I've been in remission for about 15 years now, and no one can really say why or how. Was it the Vidaza? Was it random chance? To date, experts maintain that MDS cannot be cured without a bone marrow transplant. Yet here I am, now in my 60s, and the years keep slipping by. I'm an accidental survivor with a lot more insight into life, but no explanation for my continued survival.
So Many Anniversaries
Each year, as I watch the news clips and videos from 9/11, I feel a little like the people who by happenstance made it down in the last elevator before the towers fell. They still seem a little dazed by their random, narrow escape. Grateful, but confused. I'm sure quite a few of those who were in the Leukemia Center waiting room on 9/11 are gone now, unsung victims of their own micro-level terrorist attack. For those of us who randomly survived, the possibility of a metaphorical 5th plane of terrorists heading toward us is a always a real possibility; like America itself, we'll never completely let our guard down again. It's only been in the last couple of years that I've begun to look toward the future as something that might actually belong to me.

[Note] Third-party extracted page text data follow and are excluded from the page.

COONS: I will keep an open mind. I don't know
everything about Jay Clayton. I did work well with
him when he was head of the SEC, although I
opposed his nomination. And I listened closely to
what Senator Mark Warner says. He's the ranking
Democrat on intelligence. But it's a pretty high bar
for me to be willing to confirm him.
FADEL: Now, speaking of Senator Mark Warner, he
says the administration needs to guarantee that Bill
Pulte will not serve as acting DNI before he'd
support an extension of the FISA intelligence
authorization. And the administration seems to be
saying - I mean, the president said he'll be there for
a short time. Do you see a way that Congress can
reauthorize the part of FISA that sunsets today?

9/11 is always a reminder to me and all of us that none of us knows on any bright sunny morning what that day might bring. Today, I am immensely grateful to have experienced so many more days than I ever expected, and I'm continually surprised and delighted that they keep coming. I never expected to live to see my son graduate from high school. He is in his 30s now and he and his wife have identical twin boys who will be two years old in December. Twins! And I get to be here, on this wacky, imperfect, incredible planet, on this wild ride of life, to see my son and daughter-in-law succeed and my grandchildren grow. It feels like there's something divine in that. It's as surreal as 9/11 felt, but on the opposite end of the spectrum.
An accidentally wise friend of mine once said, "I always want to stay alive just a little bit longer to see what else will surprise me." Yes! Those are words I live by now. Life is amazing and unpredictable and sometimes awful and sometimes delightful. I'm here for all of it. I'm savoring the amazing parts, but, like the heroes of Flight 93, I'm now forever "ready to roll" if, or when, things go sideways.